+++ EXTRACTED RECORDS
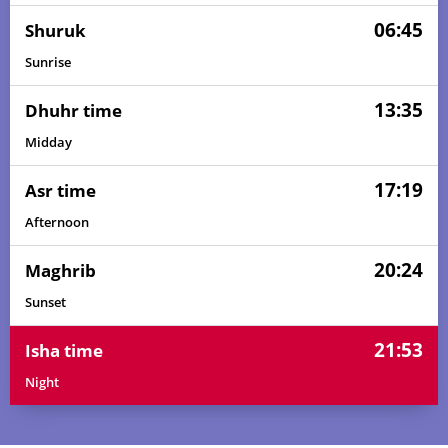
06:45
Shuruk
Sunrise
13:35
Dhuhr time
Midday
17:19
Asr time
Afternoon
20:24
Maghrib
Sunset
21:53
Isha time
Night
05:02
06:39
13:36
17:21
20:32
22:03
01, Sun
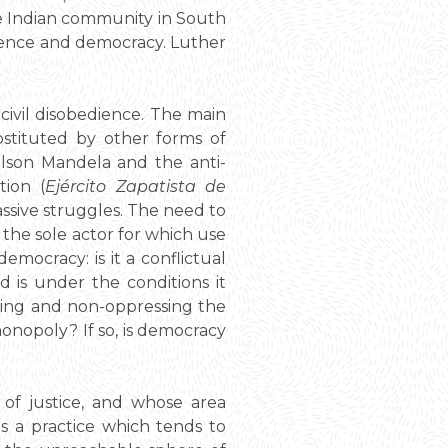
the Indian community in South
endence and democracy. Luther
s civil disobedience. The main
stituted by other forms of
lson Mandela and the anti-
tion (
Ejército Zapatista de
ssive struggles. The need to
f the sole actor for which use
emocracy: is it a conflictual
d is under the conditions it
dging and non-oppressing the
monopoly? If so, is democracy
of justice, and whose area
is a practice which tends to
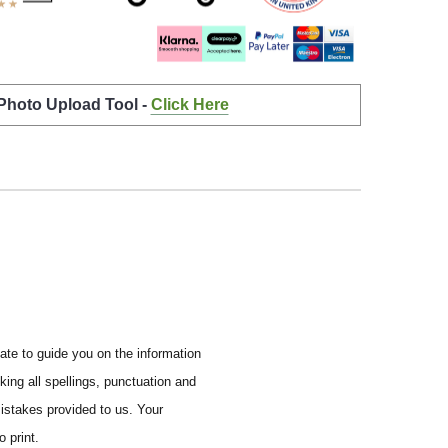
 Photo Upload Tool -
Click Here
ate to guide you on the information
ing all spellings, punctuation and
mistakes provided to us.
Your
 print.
++++++
+++ EXTRACTED RECORDS
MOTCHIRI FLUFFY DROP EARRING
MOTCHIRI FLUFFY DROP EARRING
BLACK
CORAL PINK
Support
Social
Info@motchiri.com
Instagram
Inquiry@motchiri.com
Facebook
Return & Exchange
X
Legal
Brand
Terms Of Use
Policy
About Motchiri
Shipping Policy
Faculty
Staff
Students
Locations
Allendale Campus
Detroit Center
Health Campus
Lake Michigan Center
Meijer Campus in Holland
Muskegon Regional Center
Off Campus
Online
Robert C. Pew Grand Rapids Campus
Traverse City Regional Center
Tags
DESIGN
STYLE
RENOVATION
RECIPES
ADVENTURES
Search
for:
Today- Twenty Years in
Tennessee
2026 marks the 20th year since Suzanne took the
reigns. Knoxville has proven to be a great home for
++++++
Your task is to say how many lines in the entries above contain the word "democracy". Please write only the number.

2